This is a move endorsed by both President Trump and some conservatives in Congress who have been calling for a simple repeal during the entire healthcare debate. In fact, President Trump followed up his call for a simple repeal by giving the Congressional GOP some advice on how to get it done.

Senator Rand Paul (R-KY) echoed the President’s sentiments and reminded his Twitter followers that he and the President have made these comments before, weeks ago when things first started to look bleak for the Senate bill.
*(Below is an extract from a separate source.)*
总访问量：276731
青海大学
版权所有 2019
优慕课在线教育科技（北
Sadly, this isn’t a “simple” repeal. If the Senate cannot come together on a replacement within the next two years, then the House bill would become the new healthcare law of the land. As Ed Morrissey at HotAir explains:

It appears that McConnell wants the AHCA as the default replacement in case Congress can’t do any better in the next two years. Why take up the House bill at all? Senate Republicans rejected it outright as soon as it passed, believing that they could come together on a more inclusive comprehensive plan. Donald Trump wants a straight repeal, but that’s not going to work: 

Without attaching the House bill to a repeal, however, McConnell would not be able to qualify the bill for reconciliation and would need 60 votes for repeal. The American Health Care Act’s CBO score allows the whole bill to pass with 51 votes rather than the supermajority McConnell will never get. Presumably, the flat-out repeal along with a two-year delay with the AHCA as the fallback replacement will allow conservatives and moderates to agree to a game of Kick the Can.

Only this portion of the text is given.